Background. Invasive listeriosis is a rare but severe foodborne disease that is estimated to have the highest hospitalization rate and one of the highest mortality rates of all foodborne infections in the United States. Pregnant women, the elderly, and people who are immunocompromised are generally at higher risk for invasive listeriosis. However, few studies have quantified the relative risk of listeriosis for various underlying medical conditions, making targeted prevention efforts difficult.
Methods. Underlying medical conditions associated with cases of listeriosis reported to the Centers for Disease Control and Prevention during 1996 to 2014 through the FoodNet active surveillance system in 10 sites across the United States were reviewed. Overall listeriosis incidence and condition-specific incidence rate ratios were determined using published estimates of the population with each condition.

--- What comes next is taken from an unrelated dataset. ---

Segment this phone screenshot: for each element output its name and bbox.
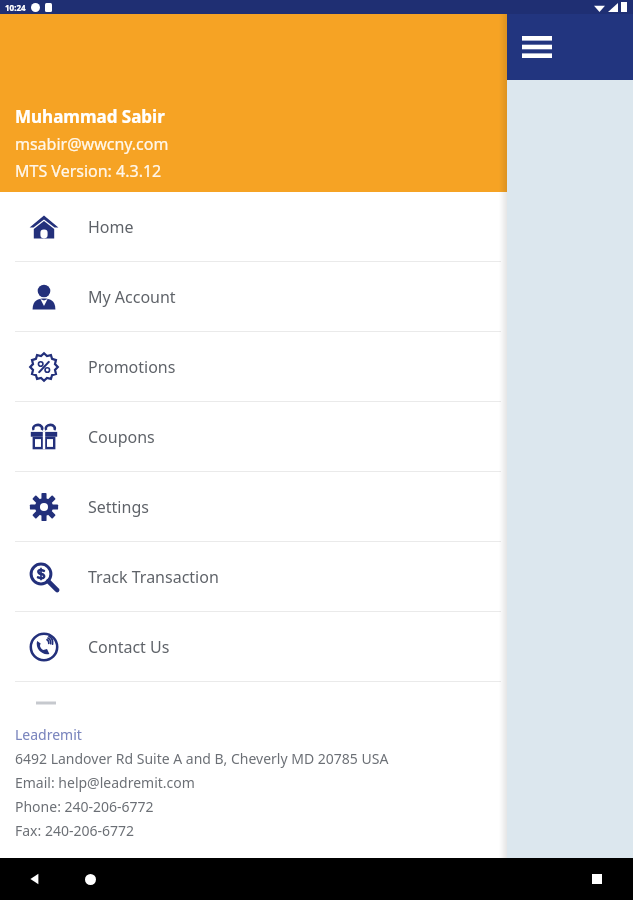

Results. During 1996 to 2014, 2,142 cases of listeriosis were reported for an overall average annual incidence of 0.24 per 100,000 people. Compared to the overall incidence, the incidence of listeriosis was estimated to be 33 times higher for people with multiple myeloma, 21 times for leukemia, 12 times for cirrhosis, and 7 times for pregnancy-associated cases.
Conclusions. Of underlying medical conditions examined, hematologic cancers conferred the highest risk of listeriosis. Targeting prevention efforts towards risk groups that have a high incidence rate ratio of listeriosis and a high incidence of the condition in the U.S. may reduce the overall incidence, morbidity, and mortality.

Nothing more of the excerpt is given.